In bad times, she doesn’t pout.
“When I give up a home run I don’t say, ‘Oh, my gosh, I stink at softball.’ No I look at it like, ‘I missed that pitch. Now I know what to throw to her next time,’ ” the senior said.
In good times, she’s looking for more.
“When we win a game, well, of course, I’m happy, but I’m not going to be like, ‘Oh, my team is so perfect. We don’t need to work on anything.’ No. There is always something you need to work on. Sorry. If people don’t like it when I say that, I’m just being honest.”
Sandburg coach Jim Fabianski wouldn’t have her any other way.
“She’s quite talented, but it’s her attitude that impresses me the most,” Fabianski said of Herold, who has the Eagles at 4-1 this season.
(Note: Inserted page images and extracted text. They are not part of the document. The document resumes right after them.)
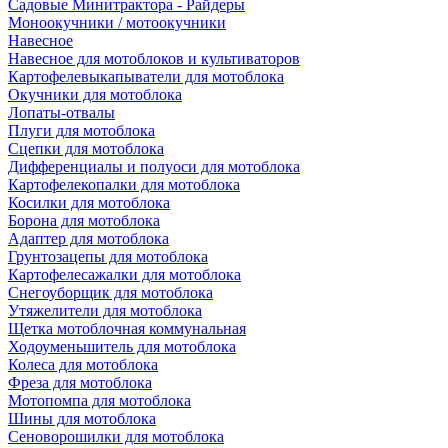
Садовые Минитрактора - Райдеры
Моноокучники / мотоокучники
Навесное
Навесное для мотоблоков и культиваторов
Картофелевыкапыватели для мотоблока
Окучники для мотоблока
Лопаты-отвалы
Плуги для мотоблока
Сцепки для мотоблока
Дифференциалы и полуоси для мотоблока
Картофелекопалки для мотоблока
Косилки для мотоблока
Борона для мотоблока
Адаптер для мотоблока
Грунтозацепы для мотоблока
Картофелесажалки для мотоблока
Снегоуборщик для мотоблока
Утяжелители для мотоблока
Щетка мотоблочная коммунальная
Ходоуменьшитель для мотоблока
Колеса для мотоблока
Фреза для мотоблока
Мотопомпа для мотоблока
Шины для мотоблока
Сеноворошилки для мотоблока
In 2013 she posted 13 victories, while recording 160 strikeouts and posting a 2.53 ERA. Her strength is her guile, an uncanny ability to make her pitches very tricky to track.
“When I was (little) I was expecting to grow to be 6 feet tall one day,” said Herold, who’s 5-foot-2. “That obviously didn’t happen. So because I wasn’t the tall girl who was jacked, like (predecessor) Brittany Gardner, I realized that I needed to be more of a breaking-ball pitcher.”
In the season opener at the Rosemont Dome, Herold had McHenry’s hitters tied in knots, striking out eight, allowing just three hits and no walks in five innings. She also was 3-for-4 at the plate.
It was the type of outing Fabianski expects will keep Sandburg among the top teams in the area in 2014.
“Sarah brings an off-the-wall sense of humor, determination and passion for the game,” Fabianski said. “She understand what it means to be a part of something bigger than herself, and genuinely enjoys being around the other girls.
“She has taken our youngest player, Bri Soltis, more or less under her wing to help make the adjustment to the varsity, just like the girls did for her when she was a sophomore.”
Herold credits the development of her screwball to her father, Wayne. Her biggest pitching influence, however, is her pitching coach, Tammy Lagesse.
“She was just never easy on me, because she knew what I could do and how I could pitch,” Herold said. “Even in practice, if I don’t throw a riseball how she wants it she’ll make me throw it again.
“I guess it’s just from her pushing me like that made me realize that paying attention to detail matters when you’re not a throw-it-past-the-batter kind of pitcher.”
Herold started playing softball when she was 5, but in eighth grade she was juggling several different sports, including being an up and coming gymnast at Gymkinetics.
“By then I had to decide between gymnastics or softball,” she said. “It was hard to choose because I loved gymnastics. I loved getting all dolled up and everything. Then one day I was asked to do a flip-flop or something on the beam, and I was like, ‘Wait a second. I don’t want to get hurt for softball.’
“That’s when I knew that softball was more important.”